[comp.lang.forth] ZEN 15a

UNBCIC@BRFAPESP.BITNET (05/23/91)

Ok. So I decided to convert my full-screen block editor to ZEN. I didn't finish
the convertion but I found some interesting problems.

    The first problem (not a big deal) is -->. The second problem is AT-XY.
It's defined as DROP SPACES. I think it's better leave AT-XY out of ZEN than
defining it this way. The third problem, the one that stopped me is with 8-bit
characters.

    My editor is provided with an accent filter, so I can enter all portuguese
characters easily. Well, to make my program more legible, I did things like:

CHAR ^ CONSTANT _portuguese_name_of_the_accent_

But this don't work with ZEN. The CHAR leaves nothing on the stack, the accent
is ignored (not this, the >127 ones), and CONSTANT is ignored. The word after
constant is then interpreted, returning an error. I have two questions about
this:
1) What is happening?
2) Should this happen on an ANS Forth? May this happen on an ANS Forth? (BASIS
15, of course)

                              (8-DCS)
Daniel C. Sobral
UNBCIC@BRFAPESP.BITNET

Mitch.Bradley@ENG.SUN.COM (05/24/91)

> Ok. So I decided to convert my full-screen block editor to ZEN. I didn't
> finish the conversion but I found some interesting problems.
>
>    The first problem (not a big deal) is -->.

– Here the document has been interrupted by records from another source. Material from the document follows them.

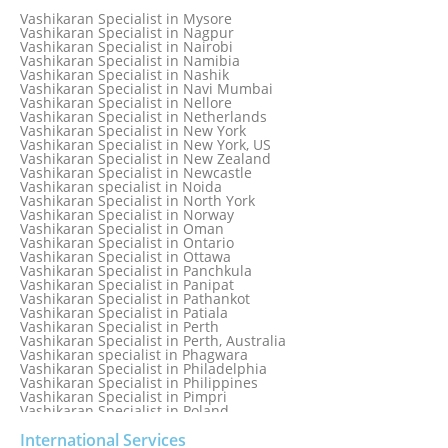
Vashikaran Specialist in Melbourne, Australia
Vashikaran Specialist in Mysore
Vashikaran Specialist in Mexico
Vashikaran Specialist in Nagpur
Vashikaran Specialist in Mississauga
Vashikaran Specialist in Nairobi
Vashikaran Specialist in Moga
Vashikaran Specialist in Namibia
Vashikaran Specialist in Mohali
Vashikaran Specialist in Nashik
Vashikaran Specialist in Montreal
Vashikaran Specialist in Navi Mumbai
Vashikaran Specialist in Moradabad
Vashikaran Specialist in Nellore
Vashikaran Specialist in Mumbai
Vashikaran Specialist in Netherlands
Vashikaran Specialist in Mumbai Bandra
Vashikaran Specialist in New York
Vashikaran Specialist in Mumbai Central
Vashikaran Specialist in New York, US
Vashikaran Specialist in New Zealand
Vashikaran Specialist in Newcastle
Vashikaran specialist in Noida
Vashikaran Specialist in North York
Vashikaran Specialist in Norway
Vashikaran Specialist in Oman
Vashikaran Specialist in Ontario
Vashikaran Specialist in Ottawa
Vashikaran Specialist in Panchkula
Vashikaran Specialist in Panipat
Vashikaran Specialist in Pathankot
Vashikaran Specialist in Patiala
Vashikaran Specialist in Perth
Vashikaran Specialist in Perth, Australia
Vashikaran specialist in Phagwara
Vashikaran Specialist in Philadelphia
Vashikaran Specialist in Philippines
Vashikaran Specialist in Pimpri
Vashikaran Specialist in Poland
Vashikaran Specialist in Port Elizabeth
Vashikaran Specialist in Portugal
International Services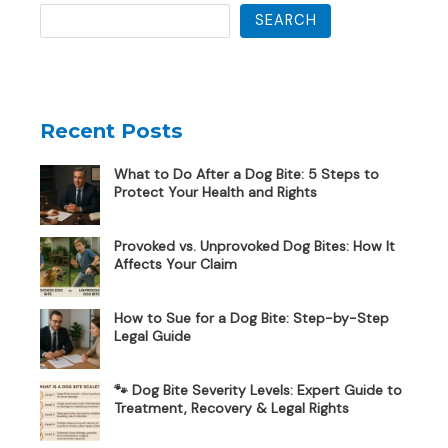
SEARCH
Recent Posts
What to Do After a Dog Bite: 5 Steps to
Protect Your Health and Rights
Provoked vs. Unprovoked Dog Bites: How It
Affects Your Claim
How to Sue for a Dog Bite: Step-by-Step
Legal Guide
🐾 Dog Bite Severity Levels: Expert Guide to
Treatment, Recovery & Legal Rights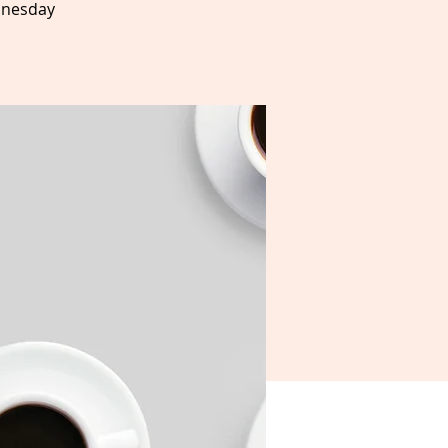
dnesday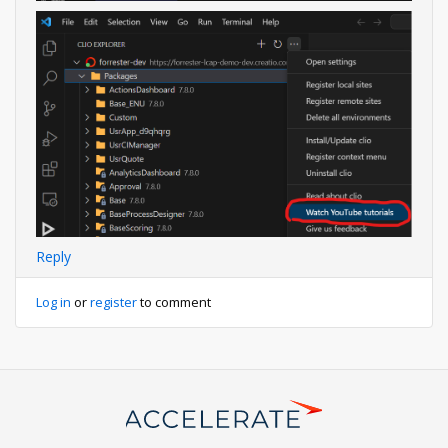
Reply
Log in
or
register
to comment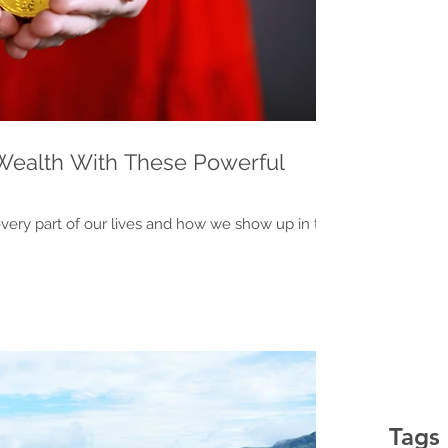
Wealth With These Powerful
every part of our lives and how we show up in the
Tags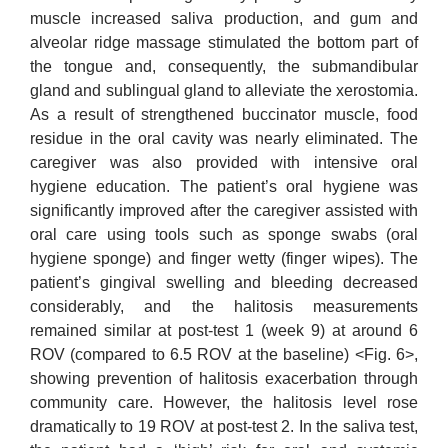
muscle increased saliva production, and gum and
alveolar ridge massage stimulated the bottom part of
the tongue and, consequently, the submandibular
gland and sublingual gland to alleviate the xerostomia.
As a result of strengthened buccinator muscle, food
residue in the oral cavity was nearly eliminated. The
caregiver was also provided with intensive oral
hygiene education. The patient’s oral hygiene was
significantly improved after the caregiver assisted with
oral care using tools such as sponge swabs (oral
hygiene sponge) and finger wetty (finger wipes). The
patient’s gingival swelling and bleeding decreased
considerably, and the halitosis measurements
remained similar at post-test 1 (week 9) at around 6
ROV (compared to 6.5 ROV at the baseline) <Fig. 6>,
showing prevention of halitosis exacerbation through
community care. However, the halitosis level rose
dramatically to 19 ROV at post-test 2. In the saliva test,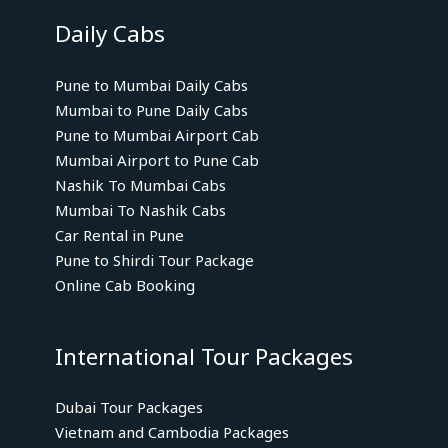
Daily Cabs
Pune to Mumbai Daily Cabs
Mumbai to Pune Daily Cabs
Pune to Mumbai Airport Cab
Mumbai Airport to Pune Cab
Nashik To Mumbai Cabs
Mumbai To Nashik Cabs
Car Rental in Pune
Pune to Shirdi Tour Package
Online Cab Booking
International Tour Packages
Dubai Tour Packages
Vietnam and Cambodia Packages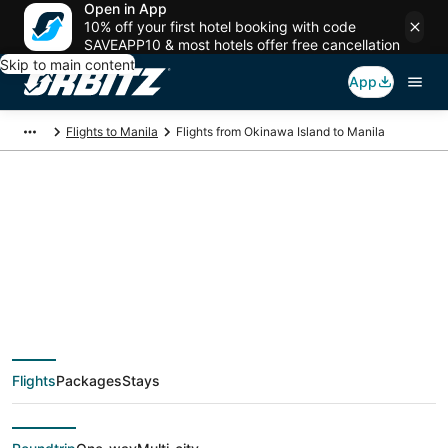
Open in App
10% off your first hotel booking with code
SAVEAPP10 & most hotels offer free cancellation
Skip to main content
App
Flights to Manila
Flights from Okinawa Island to Manila
$204 Cheap flight
deals from Okinawa
Island (OKA) to Manila
Flights
Packages
Stays
(MNL)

        : -->  REFILL DROP  ;

REFILL is a generalization of --> and QUERY that works on any input source,
returning a flag indicating whether or not the input buffer could be refilled.

> The second problem is AT-XY.
> It's defined as DROP SPACES. I think it's better leave AT-XY out of ZEN than
> defining it this way.

Tough call.  I can see both sides of this argument.

> The third problem, the one that stopped me is with 8-bit characters.
>
>    My editor is provided with an accent filter, so I can enter all portuguese
> characters easily. Well, to make my program more legible, I did things like:
>
> CHAR ^ CONSTANT _portuguese_name_of_the_accent_
>
> But this don't work with ZEN. The CHAR leaves nothing on the stack, the
> accent is ignored (not this, the >127 ones), and CONSTANT is ignored. The
> word after constant is then interpreted, returning an error. I have two
> questions about this:
> 1) What is happening?

Something in the input stream mechanism is filtering out non-standard
characters.  My copy of zen15 is on another machine, so I can't say
for sure, but I would guess that the problem is either in EXPECT or
in the "skip delimiters" portion of WORD.  You might try searching for
"127" in the source code.

> 2) Should this happen on an ANS Forth? May this happen on an ANS Forth?
> (BASIS 15, of course)

It certainly *may* happen.  The character set for the source code of
a standard program is the set of printable characters in the 7-bit
ASCII set.  Use of any other character causes the program to have an
environmental dependency (in this case, on the system supporting the
Portugese character set).  This seems reasonable to me; your program
source code would not look very legible on my system, since I don't
have Portugese characters.

The question about whether or not it *should* happen is a matter of
market economics.  The implementor can choose whether try to support
extended character sets, or whether to accept only the standard set.
Since Zen is a fairly minimal system without many environment-dependent
extensions, and is intended to illustrate the basics of ANS Forth,
I'm not surprised that Martin chose to restrict the character set.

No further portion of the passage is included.